*** The data ***

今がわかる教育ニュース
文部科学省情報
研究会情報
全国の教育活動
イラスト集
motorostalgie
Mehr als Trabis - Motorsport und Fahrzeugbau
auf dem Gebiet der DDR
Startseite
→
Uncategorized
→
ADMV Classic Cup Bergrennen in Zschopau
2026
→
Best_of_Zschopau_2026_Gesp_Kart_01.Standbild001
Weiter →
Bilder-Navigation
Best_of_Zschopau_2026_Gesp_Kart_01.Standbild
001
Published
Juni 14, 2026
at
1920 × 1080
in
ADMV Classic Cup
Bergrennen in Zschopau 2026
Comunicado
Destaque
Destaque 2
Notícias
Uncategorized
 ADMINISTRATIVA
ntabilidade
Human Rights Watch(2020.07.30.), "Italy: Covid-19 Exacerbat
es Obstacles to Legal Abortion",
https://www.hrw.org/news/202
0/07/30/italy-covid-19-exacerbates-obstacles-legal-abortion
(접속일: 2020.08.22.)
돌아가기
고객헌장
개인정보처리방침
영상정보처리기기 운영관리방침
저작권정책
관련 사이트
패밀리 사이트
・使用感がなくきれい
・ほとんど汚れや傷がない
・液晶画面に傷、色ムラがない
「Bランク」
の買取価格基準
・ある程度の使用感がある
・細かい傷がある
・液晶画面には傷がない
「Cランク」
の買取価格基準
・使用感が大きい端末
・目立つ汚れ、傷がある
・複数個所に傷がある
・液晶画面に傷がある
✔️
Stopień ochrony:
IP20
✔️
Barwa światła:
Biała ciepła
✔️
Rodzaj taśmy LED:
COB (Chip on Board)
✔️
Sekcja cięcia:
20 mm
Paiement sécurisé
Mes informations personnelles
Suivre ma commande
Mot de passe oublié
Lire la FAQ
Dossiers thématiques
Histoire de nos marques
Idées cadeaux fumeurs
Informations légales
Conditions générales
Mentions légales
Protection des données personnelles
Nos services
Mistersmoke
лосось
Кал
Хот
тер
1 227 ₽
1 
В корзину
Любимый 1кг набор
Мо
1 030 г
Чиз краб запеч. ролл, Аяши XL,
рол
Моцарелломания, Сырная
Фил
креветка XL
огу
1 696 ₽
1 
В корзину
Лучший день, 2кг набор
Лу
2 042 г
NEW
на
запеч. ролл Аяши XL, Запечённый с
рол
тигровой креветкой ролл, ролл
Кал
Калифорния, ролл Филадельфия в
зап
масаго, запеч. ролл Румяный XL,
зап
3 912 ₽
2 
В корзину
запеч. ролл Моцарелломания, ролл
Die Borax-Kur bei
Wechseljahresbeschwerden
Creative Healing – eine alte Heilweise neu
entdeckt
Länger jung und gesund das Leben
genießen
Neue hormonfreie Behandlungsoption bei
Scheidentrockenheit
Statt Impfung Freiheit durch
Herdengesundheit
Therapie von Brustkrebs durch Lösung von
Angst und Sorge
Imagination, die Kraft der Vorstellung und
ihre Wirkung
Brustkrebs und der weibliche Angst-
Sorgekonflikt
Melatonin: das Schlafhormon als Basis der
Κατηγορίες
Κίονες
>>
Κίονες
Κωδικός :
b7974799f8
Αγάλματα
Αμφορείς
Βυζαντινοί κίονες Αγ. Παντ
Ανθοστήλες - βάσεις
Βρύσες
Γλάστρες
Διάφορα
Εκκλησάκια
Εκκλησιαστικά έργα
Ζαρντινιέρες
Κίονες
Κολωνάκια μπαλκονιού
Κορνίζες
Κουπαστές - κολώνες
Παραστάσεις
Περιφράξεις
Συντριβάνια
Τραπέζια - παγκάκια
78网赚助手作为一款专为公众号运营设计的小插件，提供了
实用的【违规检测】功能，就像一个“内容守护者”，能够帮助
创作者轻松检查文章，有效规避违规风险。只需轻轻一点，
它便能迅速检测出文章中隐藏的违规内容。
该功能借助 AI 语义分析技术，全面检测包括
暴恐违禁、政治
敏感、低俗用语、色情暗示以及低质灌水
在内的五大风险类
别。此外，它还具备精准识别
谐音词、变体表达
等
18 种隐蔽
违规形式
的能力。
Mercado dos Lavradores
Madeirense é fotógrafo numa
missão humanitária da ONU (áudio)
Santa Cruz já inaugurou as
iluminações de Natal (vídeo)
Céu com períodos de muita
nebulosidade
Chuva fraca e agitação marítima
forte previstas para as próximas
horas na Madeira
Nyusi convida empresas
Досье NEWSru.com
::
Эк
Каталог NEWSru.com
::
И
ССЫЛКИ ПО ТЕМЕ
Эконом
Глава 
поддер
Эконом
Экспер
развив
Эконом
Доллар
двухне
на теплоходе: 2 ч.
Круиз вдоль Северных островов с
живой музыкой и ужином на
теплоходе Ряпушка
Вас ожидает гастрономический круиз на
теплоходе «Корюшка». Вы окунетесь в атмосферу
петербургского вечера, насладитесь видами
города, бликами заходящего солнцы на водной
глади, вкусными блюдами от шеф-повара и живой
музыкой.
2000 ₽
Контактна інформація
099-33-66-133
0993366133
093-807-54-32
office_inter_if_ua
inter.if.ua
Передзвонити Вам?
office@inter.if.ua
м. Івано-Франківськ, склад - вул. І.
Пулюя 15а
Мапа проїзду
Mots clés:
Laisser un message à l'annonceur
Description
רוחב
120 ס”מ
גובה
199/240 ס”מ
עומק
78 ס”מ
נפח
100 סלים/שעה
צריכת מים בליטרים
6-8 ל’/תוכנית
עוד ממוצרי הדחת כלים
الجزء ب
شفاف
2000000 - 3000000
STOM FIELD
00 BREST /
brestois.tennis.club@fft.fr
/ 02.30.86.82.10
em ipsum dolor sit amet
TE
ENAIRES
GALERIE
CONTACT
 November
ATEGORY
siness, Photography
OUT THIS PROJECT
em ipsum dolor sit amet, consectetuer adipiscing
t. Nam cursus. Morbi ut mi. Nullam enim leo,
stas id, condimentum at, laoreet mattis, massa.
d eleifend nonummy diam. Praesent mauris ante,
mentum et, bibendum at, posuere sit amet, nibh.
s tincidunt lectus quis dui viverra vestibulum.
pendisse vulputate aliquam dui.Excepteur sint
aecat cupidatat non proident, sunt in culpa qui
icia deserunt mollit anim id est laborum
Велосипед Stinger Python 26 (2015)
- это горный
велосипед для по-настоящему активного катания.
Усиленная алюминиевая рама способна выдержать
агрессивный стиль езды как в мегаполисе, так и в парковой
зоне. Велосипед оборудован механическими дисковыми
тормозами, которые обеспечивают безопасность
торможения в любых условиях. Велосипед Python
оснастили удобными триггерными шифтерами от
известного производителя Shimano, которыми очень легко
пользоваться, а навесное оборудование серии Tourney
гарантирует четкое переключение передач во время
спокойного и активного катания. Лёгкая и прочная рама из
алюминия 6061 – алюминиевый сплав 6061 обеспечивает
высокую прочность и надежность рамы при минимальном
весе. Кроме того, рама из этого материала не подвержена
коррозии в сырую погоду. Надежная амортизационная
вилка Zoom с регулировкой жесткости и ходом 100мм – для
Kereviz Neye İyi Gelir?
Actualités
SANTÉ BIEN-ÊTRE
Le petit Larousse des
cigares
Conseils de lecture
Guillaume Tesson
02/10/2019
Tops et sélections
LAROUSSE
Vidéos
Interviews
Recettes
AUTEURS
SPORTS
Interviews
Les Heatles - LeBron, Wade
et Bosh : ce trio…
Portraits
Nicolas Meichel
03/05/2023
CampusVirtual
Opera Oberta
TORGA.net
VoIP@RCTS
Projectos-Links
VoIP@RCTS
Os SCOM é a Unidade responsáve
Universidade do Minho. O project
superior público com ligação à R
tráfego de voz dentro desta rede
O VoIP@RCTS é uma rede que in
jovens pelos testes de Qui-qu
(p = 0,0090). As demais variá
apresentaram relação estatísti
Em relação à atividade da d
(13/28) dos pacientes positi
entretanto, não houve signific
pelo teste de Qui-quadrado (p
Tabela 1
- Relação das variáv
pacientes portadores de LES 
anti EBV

*** End of The data ***

> **Work instructions**
For the listing above, print only the lines starting at the line containing "Therapie von Brustkrebs durch Lösung von" and ending at the line containing "Βυζαντινοί κίονες Αγ. Παντ", exactly, both included.

> **Task output**
Therapie von Brustkrebs durch Lösung von
Angst und Sorge
Imagination, die Kraft der Vorstellung und
ihre Wirkung
Brustkrebs und der weibliche Angst-
Sorgekonflikt
Melatonin: das Schlafhormon als Basis der
Κατηγορίες
Κίονες
>>
Κίονες
Κωδικός :
b7974799f8
Αγάλματα
Αμφορείς
Βυζαντινοί κίονες Αγ. Παντ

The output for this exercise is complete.